1) 50-50 approach ($100 of $200 profit)? or
2) IFP ($250 base less $100 cost; $150 U.S. source –for manufacturing; $50 foreign)? Avoid this?
3) Independent sale for $150; only $50 U.S. mfg. income (and $150 foreign sales income). IFP-yes.
Problem 13 p.131
Copyright in a computer program. Distributed
under a “shrink wrap license.”
1) Really a “sale” of a copyrighted article?
Reg. §1.861-18(h), Example 1. 50-50 method
applies - Divide between the mfg. & the sales
functions. Title passage where (re sales income)?
2) Electronic transmission - Use the 50-50 allocation method. Reg. §1.861-18(g)(2). Manufacturing income 50% in the U.S. Foreign source sale income since delivered at the destination computer? Reg. §1.861-18(g)(2). Where actually delivered?
Problem 14 p.131
NRA Book Author
Nonresident alien writing a book for the U.S. market. What is author’s “property interest”?
1) Compensation income - where was the book written? §861(a)(3) & 862(a)(3). Cf., Boulez.
2) U.S. source royalty income - §865(d)(1)(B) & §861(a)(4).
3) Fixed price - sale of the intangible for a fixed price - source income realized to NRA author’s foreign residence - §865(a) & §865(d)(1)(A).
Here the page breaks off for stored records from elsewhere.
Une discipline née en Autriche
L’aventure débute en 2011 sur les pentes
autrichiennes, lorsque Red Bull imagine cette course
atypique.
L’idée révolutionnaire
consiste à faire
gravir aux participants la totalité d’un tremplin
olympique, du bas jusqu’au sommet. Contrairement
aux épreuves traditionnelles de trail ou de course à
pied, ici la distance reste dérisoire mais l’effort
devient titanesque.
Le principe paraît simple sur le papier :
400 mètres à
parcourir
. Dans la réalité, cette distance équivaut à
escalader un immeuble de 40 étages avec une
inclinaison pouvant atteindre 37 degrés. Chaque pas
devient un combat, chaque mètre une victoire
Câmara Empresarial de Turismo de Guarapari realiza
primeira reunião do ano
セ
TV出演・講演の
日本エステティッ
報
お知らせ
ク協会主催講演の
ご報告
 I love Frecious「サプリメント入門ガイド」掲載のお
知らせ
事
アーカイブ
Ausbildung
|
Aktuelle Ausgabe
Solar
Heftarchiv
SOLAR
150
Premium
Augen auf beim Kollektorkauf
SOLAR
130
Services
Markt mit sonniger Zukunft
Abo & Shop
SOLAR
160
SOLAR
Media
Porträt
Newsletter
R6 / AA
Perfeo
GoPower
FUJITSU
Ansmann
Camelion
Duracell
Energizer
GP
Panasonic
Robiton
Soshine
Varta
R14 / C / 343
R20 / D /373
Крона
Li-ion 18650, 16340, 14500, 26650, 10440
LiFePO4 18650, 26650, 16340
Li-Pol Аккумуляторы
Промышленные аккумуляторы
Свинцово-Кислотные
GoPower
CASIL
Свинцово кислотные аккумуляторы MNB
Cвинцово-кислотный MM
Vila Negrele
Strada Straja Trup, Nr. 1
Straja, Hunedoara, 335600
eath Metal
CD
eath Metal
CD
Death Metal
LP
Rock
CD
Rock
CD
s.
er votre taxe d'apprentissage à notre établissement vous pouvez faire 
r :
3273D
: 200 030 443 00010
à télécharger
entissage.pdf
Sourcing Rules Applicable to Deductions p.131
Code §861(b) & §862(b) require allocation of deductions (expenses, interest, R&D, stewardship expense, etc.).
General rules concerning allocation of deductions:
1) Allocation based on factual attribution to the particular class of income.
2) Apportionment where not “definitely related to gross income.”
See Reg. §1.861-8.
Allocation of Interest Expense p.134
Interest expense allocation:
1) money is fungible and interest should be allocated to all assets. Allocation made on basis of (a) asset value rather than (b) gross income. Code §864(e)(2). To preclude allocating borrowing to particular entity in a related group.
2) exception is made for non-recourse debt.
3) additional exception for integrated financial transactions.
Problem 1 p.137 Interest Expense
Interest expense allocation formula (to U.S.):
1) Relative asset values:
6/10 times 200,000 = 120,000 U.S. source expense.
2) Tax book values:
4/5 times 200,000 = 160,000 U.S. source expense.
Problem 2 Interest Expense Allocation p.137
Allocation of R&D Expense
Tax planning objective - allocate maximum expense against domestic income.
Under Reg. §1.861-17 allocation of R&D cost is based on product categories.
Specific allocation of these expenses incurred to satisfy local country legal requirements.
50% allocated to place of R&D activity.
50% allocated under “sales method” (comparing foreign sales to total sales in product category).
Optional gross income rather than sales method.